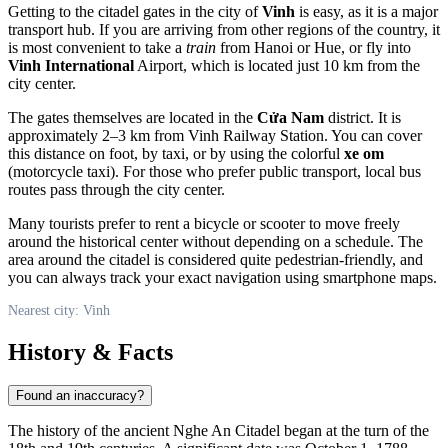
Getting to the citadel gates in the city of
Vinh
is easy, as it is a major
transport hub. If you are arriving from other regions of the country, it
is most convenient to take a
train
from Hanoi or Hue, or fly into
Vinh International
Airport, which is located just 10 km from the
city center.
The gates themselves are located in the
Cửa Nam
district. It is
approximately 2–3 km from Vinh Railway Station. You can cover
this distance on foot, by taxi, or by using the colorful
xe om
(motorcycle taxi). For those who prefer public transport, local bus
routes pass through the city center.
Many tourists prefer to rent a bicycle or scooter to move freely
around the historical center without depending on a schedule. The
area around the citadel is considered quite pedestrian-friendly, and
you can always track your exact navigation using smartphone maps.
Nearest city: Vinh
History & Facts
Found an inaccuracy?
The history of the ancient Nghe An Citadel began at the turn of the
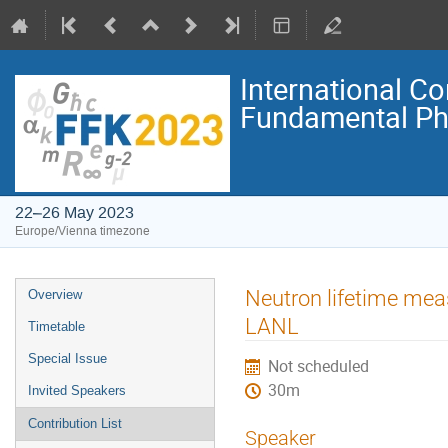
International C
Fundamental Ph
22–26 May 2023
Europe/Vienna timezone
Event
Neutron lifetime mea
Overview
menu
LANL
Timetable
Special Issue
Not scheduled
30m
Invited Speakers
Contribution List
Speaker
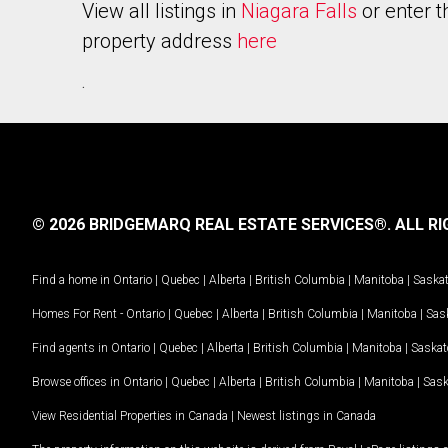
View all listings in
Niagara Falls
or enter t
property address
here
.
© 2026 BRIDGEMARQ REAL ESTATE SERVICES®.
ALL RI
Find a home in
Ontario
|
Quebec
|
Alberta
|
British Columbia
|
Manitoba
|
Saska
Homes For Rent -
Ontario
|
Quebec
|
Alberta
|
British Columbia
|
Manitoba
|
Sas
Find agents in
Ontario
|
Quebec
|
Alberta
|
British Columbia
|
Manitoba
|
Saska
Browse offices in
Ontario
|
Quebec
|
Alberta
|
British Columbia
|
Manitoba
|
Sas
View Residential Properties in Canada
|
Newest listings in Canada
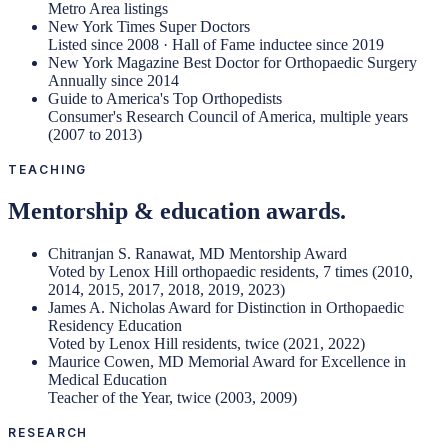
Metro Area listings
New York Times Super Doctors
Listed since 2008 · Hall of Fame inductee since 2019
New York Magazine Best Doctor for Orthopaedic Surgery
Annually since 2014
Guide to America's Top Orthopedists
Consumer's Research Council of America, multiple years
(2007 to 2013)
TEACHING
Mentorship & education awards.
Chitranjan S. Ranawat, MD Mentorship Award
Voted by Lenox Hill orthopaedic residents, 7 times (2010,
2014, 2015, 2017, 2018, 2019, 2023)
James A. Nicholas Award for Distinction in Orthopaedic
Residency Education
Voted by Lenox Hill residents, twice (2021, 2022)
Maurice Cowen, MD Memorial Award for Excellence in
Medical Education
Teacher of the Year, twice (2003, 2009)
RESEARCH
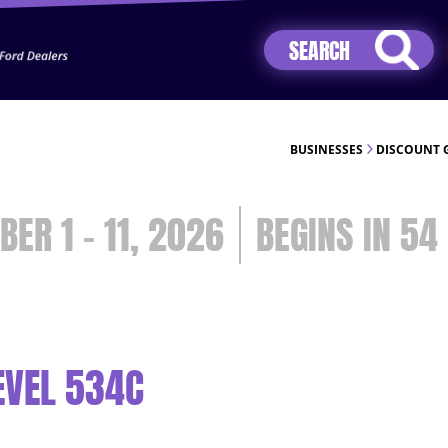
Jhip04Lzr8&src=mh&evt=hi
BUSINESSES
DISCOUNT 
BER 1 - 11, 2026
54
EVEL 534C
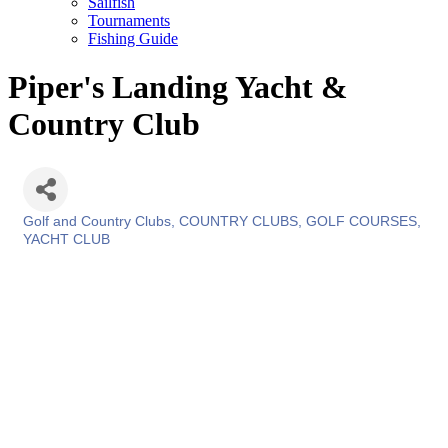
Sailfish
Tournaments
Fishing Guide
Piper's Landing Yacht &
Country Club
Golf and Country Clubs
COUNTRY CLUBS
GOLF COURSES
Categories
YACHT CLUB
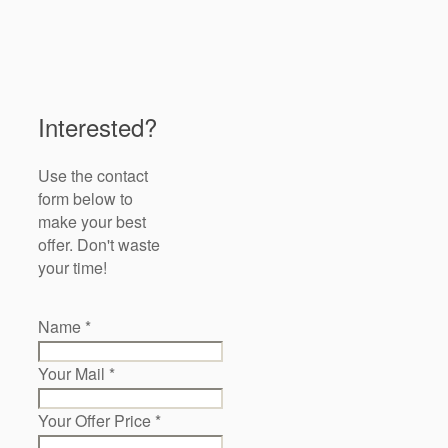
Interested?
Use the contact
form below to
make your best
offer. Don't waste
your time!
Name
*
Your Mail
*
Your Offer Price
*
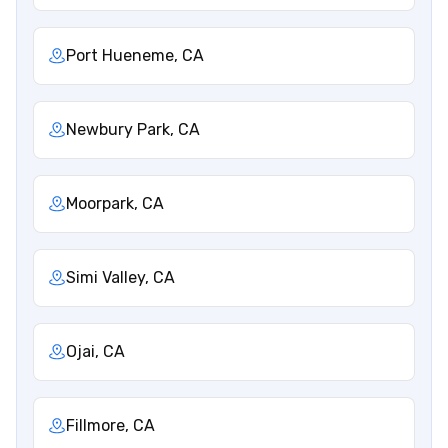
Port Hueneme, CA
Newbury Park, CA
Moorpark, CA
Simi Valley, CA
Ojai, CA
Fillmore, CA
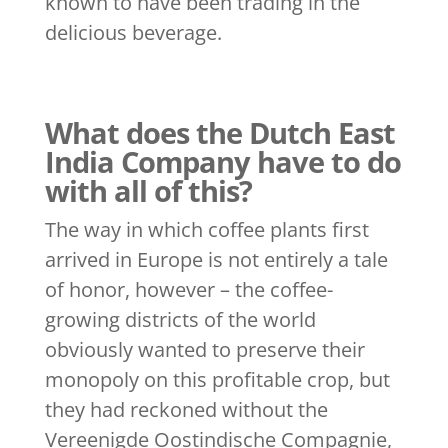
known to have been trading in the
delicious beverage.
What does the Dutch East
India Company have to do
with all of this?
The way in which coffee plants first
arrived in Europe is not entirely a tale
of honor, however – the coffee-
growing districts of the world
obviously wanted to preserve their
monopoly on this profitable crop, but
they had reckoned without the
Vereenigde Oostindische Compagnie,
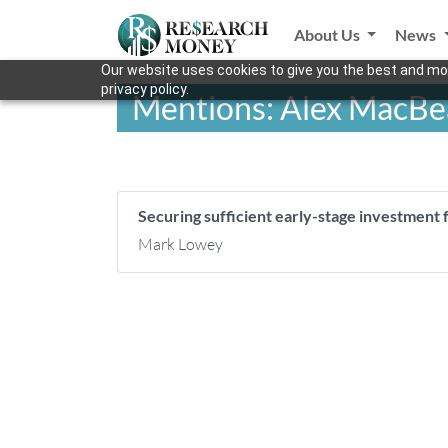
About Us
News
Our website uses cookies to give you the best and mos
privacy policy.
Mentions: Alex MacBe
Securing sufficient early-stage investment
Mark Lowey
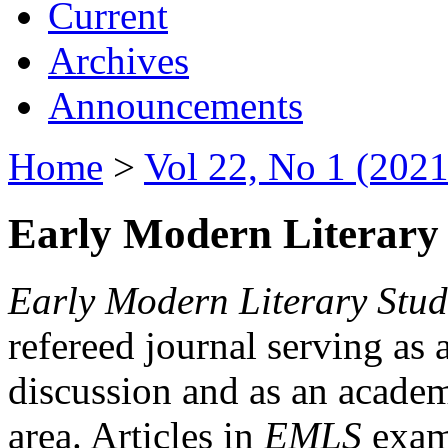
Current
Archives
Announcements
Home
>
Vol 22, No 1 (2021
Early Modern Literary 
Early Modern Literary Stud
refereed journal serving as 
discussion and as an academi
area. Articles in
EMLS
exami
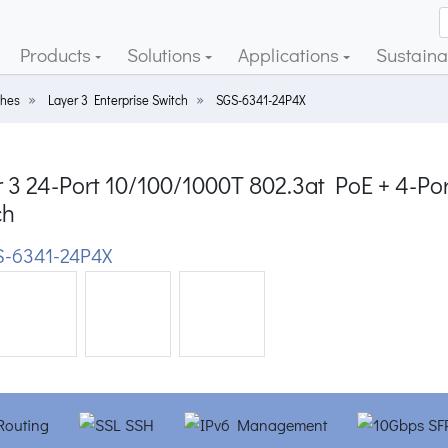
Products
Solutions
Applications
Sustainab
ches
Layer 3 Enterprise Switch
SGS-6341-24P4X
r 3 24-Port 10/100/1000T 802.3at PoE + 4-P
ch
-6341-24P4X
ious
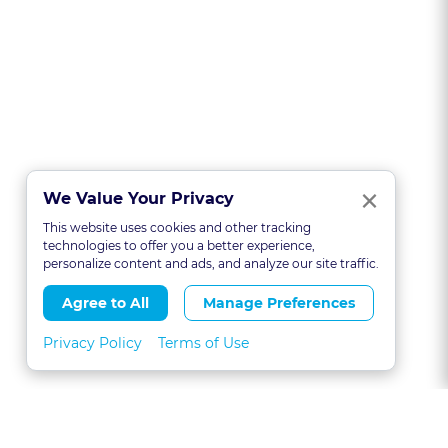
Clo
×
We Value Your Privacy
This website uses cookies and other tracking
technologies to offer you a better experience,
personalize content and ads, and analyze our site traffic.
Agree to All
Manage Preferences
Privacy Policy
Terms of Use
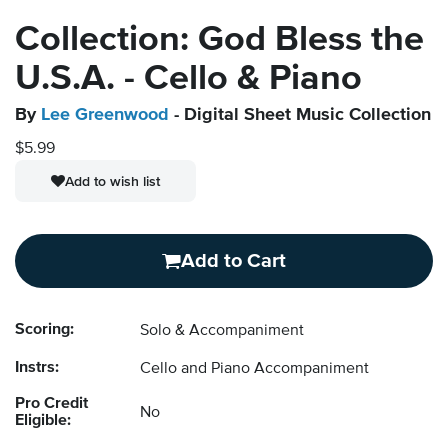
Collection: God Bless the
U.S.A. - Cello & Piano
By
Lee Greenwood
- Digital Sheet Music Collection
$5.99
Add to wish list
Add to Cart
Scoring:
Solo & Accompaniment
Instrs:
Cello and Piano Accompaniment
Pro Credit
No
Eligible:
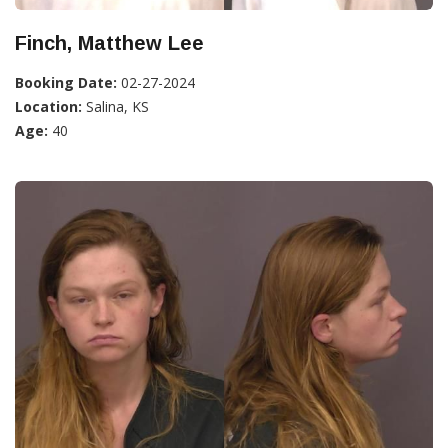
Finch, Matthew Lee
Booking Date:
02-27-2024
Location:
Salina, KS
Age:
40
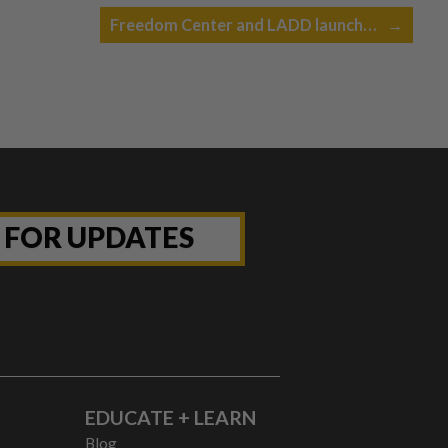
Freedom Center and LADD launch…
→
P FOR UPDATES
EDUCATE + LEARN
Blog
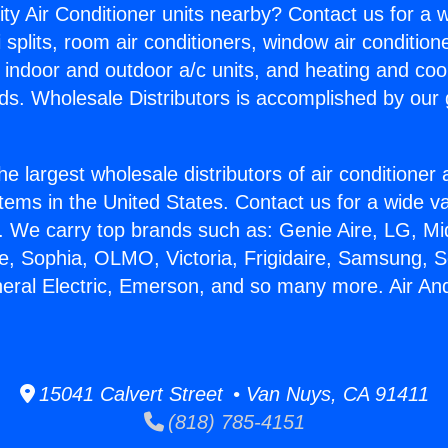
ity Air Conditioner units nearby? Contact us for a w
splits, room air conditioners, window air condition
, indoor and outdoor a/c units, and heating and coo
ds. Wholesale Distributors is accomplished by our 
he largest wholesale distributors of air conditione
stems in the United States. Contact us for a wide va
. We carry top brands such as: Genie Aire, LG, M
ce, Sophia, OLMO, Victoria, Frigidaire, Samsung, 
neral Electric, Emerson, and so many more. Air A
15041 Calvert Street • Van Nuys, CA 91411
(818) 785-4151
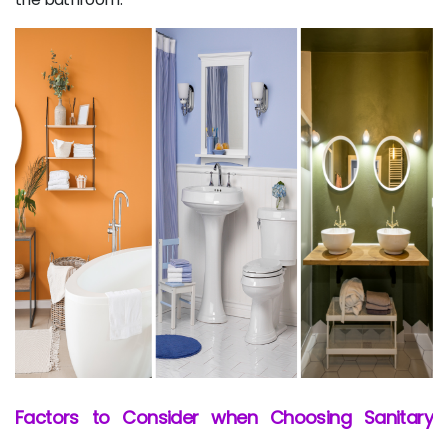
Factors to Consider when Choosing Sanitary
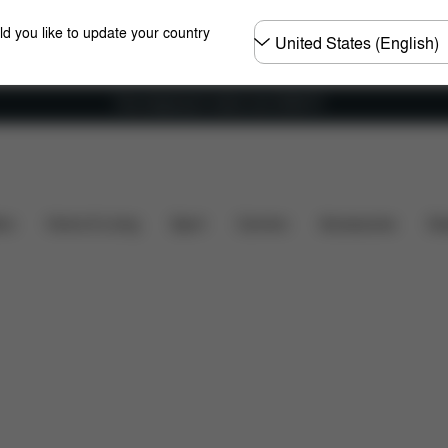
Choose
ld you like to update your country
country
Free shipping for orders over 25000 Ft
included?
Downloads
Spare Parts
Reviews
ers
Home & Living
Sport
Carriers
Accessories
Des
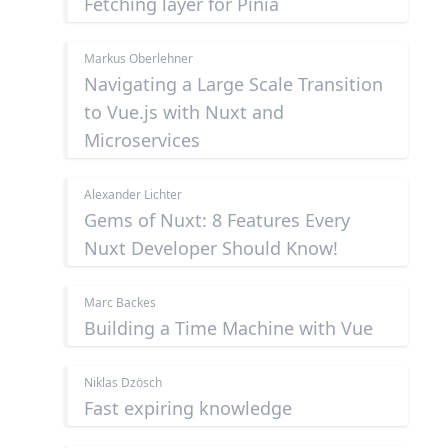
Fetching layer for Pinia
Markus Oberlehner
Navigating a Large Scale Transition
to Vue.js with Nuxt and
Microservices
Alexander Lichter
Gems of Nuxt: 8 Features Every
Nuxt Developer Should Know!
Marc Backes
Building a Time Machine with Vue
Niklas Dzösch
Fast expiring knowledge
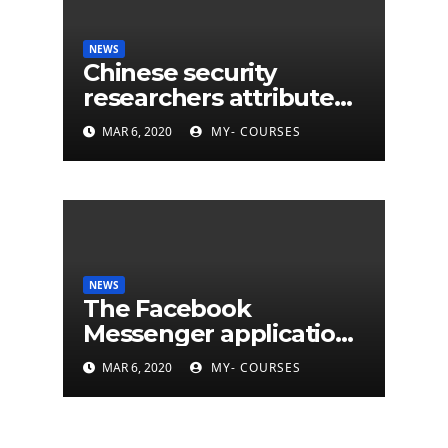
NEWS
Chinese security
researchers attribute
eleven years of CIA
MAR 6, 2020
MY- COURSES
cyberattacks
NEWS
The Facebook
Messenger application
is finally available on
MAR 6, 2020
MY- COURSES
Mac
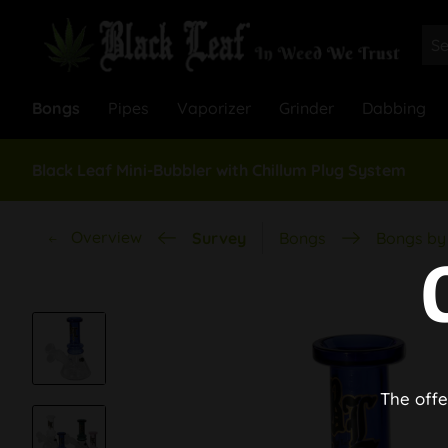
Bongs
Pipes
Vaporizer
Grinder
Dabbing
Black Leaf Mini-Bubbler with Chillum Plug System
Overview
Survey
Bongs
Bongs by 
The offe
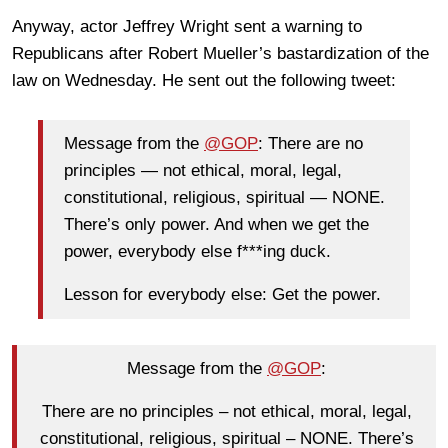
Anyway, actor Jeffrey Wright sent a warning to
Republicans after Robert Mueller’s bastardization of the
law on Wednesday. He sent out the following tweet:
Message from the
@
GOP
: There are no
principles — not ethical, moral, legal,
constitutional, religious, spiritual — NONE.
There’s only power. And when we get the
power, everybody else f***ing duck.
Lesson for everybody else: Get the power.
Message from the
@GOP
:
There are no principles – not ethical, moral, legal,
constitutional, religious, spiritual – NONE. There’s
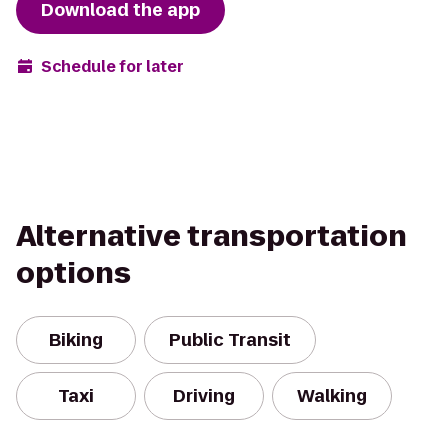
Download the app
Schedule for later
Alternative transportation
options
Biking
Public Transit
Taxi
Driving
Walking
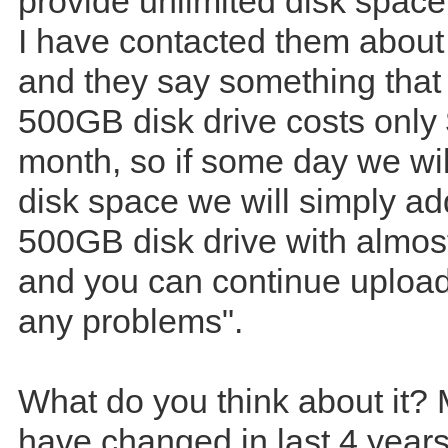
provide unlimited disk spac
I have contacted them about 
and they say something that
500GB disk drive costs only
month, so if some day we will
disk space we will simply a
500GB disk drive with almos
and you can continue upload
any problems".
What do you think about it?
have changed in last 4 year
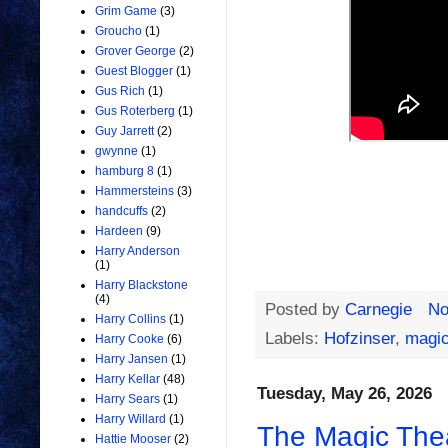
Grim Game
(3)
Groucho
(1)
Grover George
(2)
Guest Blogger
(1)
Gus Rich
(1)
Gus Roterberg
(1)
Guy Jarrett
(2)
gwynne
(1)
hamburg 8
(1)
Hammersteins
(3)
handcuffs
(2)
Hardeen
(9)
Harry Anderson
(1)
Harry Blackstone
(4)
Posted by
Carnegie
No
Harry Collins
(1)
Labels:
Hofzinser
,
magic
Harry Cooke
(6)
Harry Jansen
(1)
Harry Kellar
(48)
Tuesday, May 26, 2026
Harry Sears
(1)
Harry Willard
(1)
The Magic Thea
Hattie Mooser
(2)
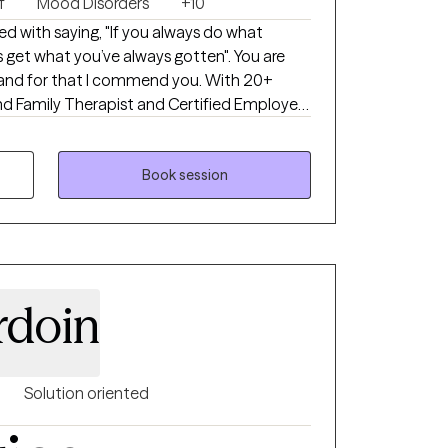
f
Mood Disorders
+10
d with saying, "If you always do what
 get what you’ve always gotten". You are
, and for that I commend you. With 20+
and Family Therapist and Certified Employee
gnizing the balance between our thoughts
 for a better outcome. Circumstances can
strengths can help position us to
Book session
ts.
rdoin
Solution oriented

*Activity:* Pictures should not appear; only the lines from the start of the listing above to the line containing "routes pass through the city center.", both ends included, are to be repeated exactly.

*Solution to this exercise:*
Getting to the citadel gates in the city of
Vinh
is easy, as it is a major
transport hub. If you are arriving from other regions of the country, it
is most convenient to take a
train
from Hanoi or Hue, or fly into
Vinh International
Airport, which is located just 10 km from the
city center.
The gates themselves are located in the
Cửa Nam
district. It is
approximately 2–3 km from Vinh Railway Station. You can cover
this distance on foot, by taxi, or by using the colorful
xe om
(motorcycle taxi). For those who prefer public transport, local bus
routes pass through the city center.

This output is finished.